__REQUIRED WORK__: Pull each line containing "Informationen" from the data.

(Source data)
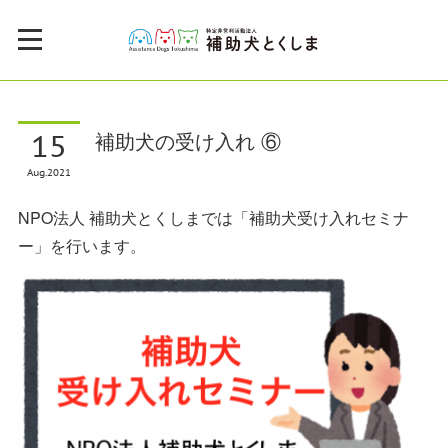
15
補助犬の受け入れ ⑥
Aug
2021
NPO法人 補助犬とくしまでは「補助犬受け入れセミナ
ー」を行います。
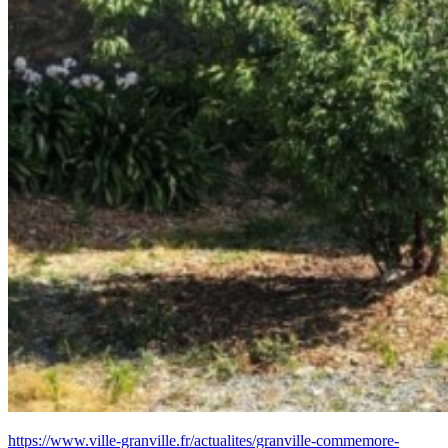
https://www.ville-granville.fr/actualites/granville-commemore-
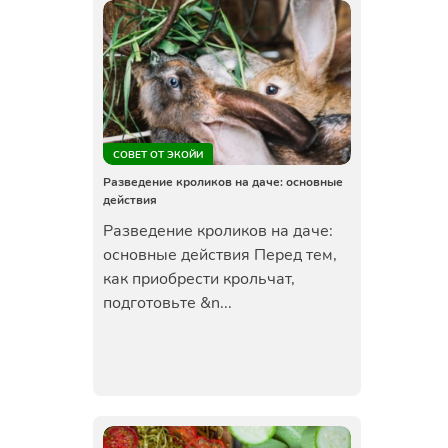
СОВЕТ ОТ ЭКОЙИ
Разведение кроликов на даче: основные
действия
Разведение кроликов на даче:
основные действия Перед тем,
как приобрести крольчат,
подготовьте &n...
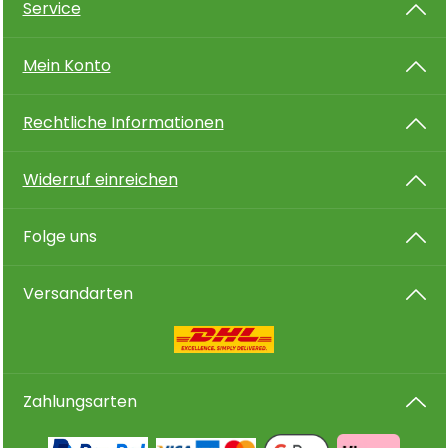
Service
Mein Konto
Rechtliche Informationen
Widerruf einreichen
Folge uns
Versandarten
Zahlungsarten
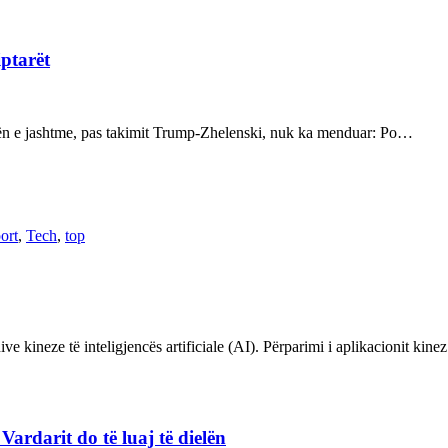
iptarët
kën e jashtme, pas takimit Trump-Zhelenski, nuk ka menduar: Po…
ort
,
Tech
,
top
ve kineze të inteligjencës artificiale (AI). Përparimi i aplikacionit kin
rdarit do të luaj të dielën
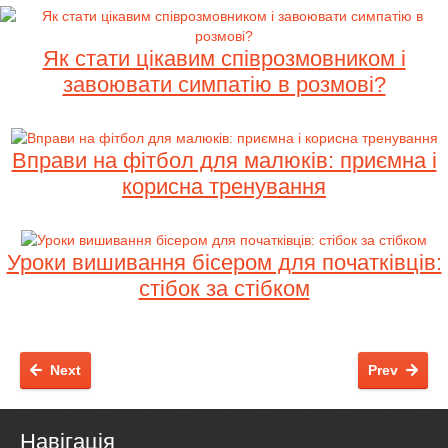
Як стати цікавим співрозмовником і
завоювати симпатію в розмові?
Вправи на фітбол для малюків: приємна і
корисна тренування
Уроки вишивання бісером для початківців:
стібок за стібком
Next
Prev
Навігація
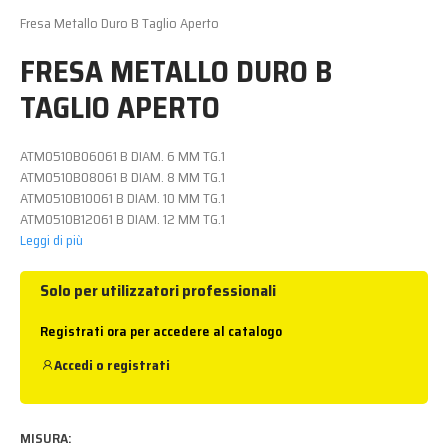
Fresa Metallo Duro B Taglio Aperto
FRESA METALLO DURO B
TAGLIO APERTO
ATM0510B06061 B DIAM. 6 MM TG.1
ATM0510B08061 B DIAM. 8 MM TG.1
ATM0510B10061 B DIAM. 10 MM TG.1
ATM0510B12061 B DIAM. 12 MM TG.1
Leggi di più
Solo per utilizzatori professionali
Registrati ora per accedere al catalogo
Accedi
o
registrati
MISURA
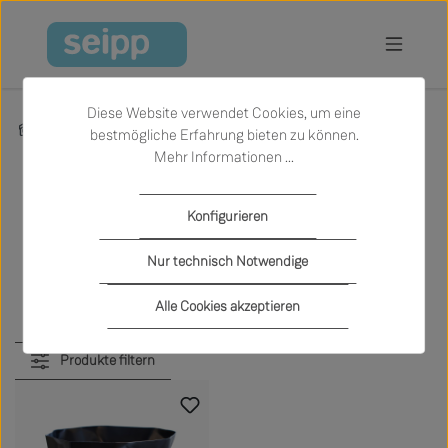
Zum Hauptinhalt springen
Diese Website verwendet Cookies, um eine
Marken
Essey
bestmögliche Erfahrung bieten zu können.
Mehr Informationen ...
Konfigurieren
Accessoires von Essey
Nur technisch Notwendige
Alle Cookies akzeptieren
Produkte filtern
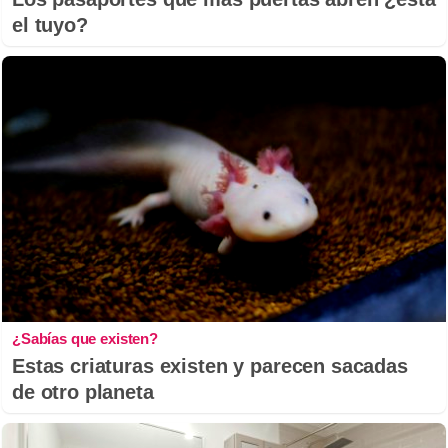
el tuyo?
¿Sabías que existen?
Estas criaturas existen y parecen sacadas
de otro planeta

__EXPECTED ANSWER__:
Rechtliche Informationen
Mehr Informationen ...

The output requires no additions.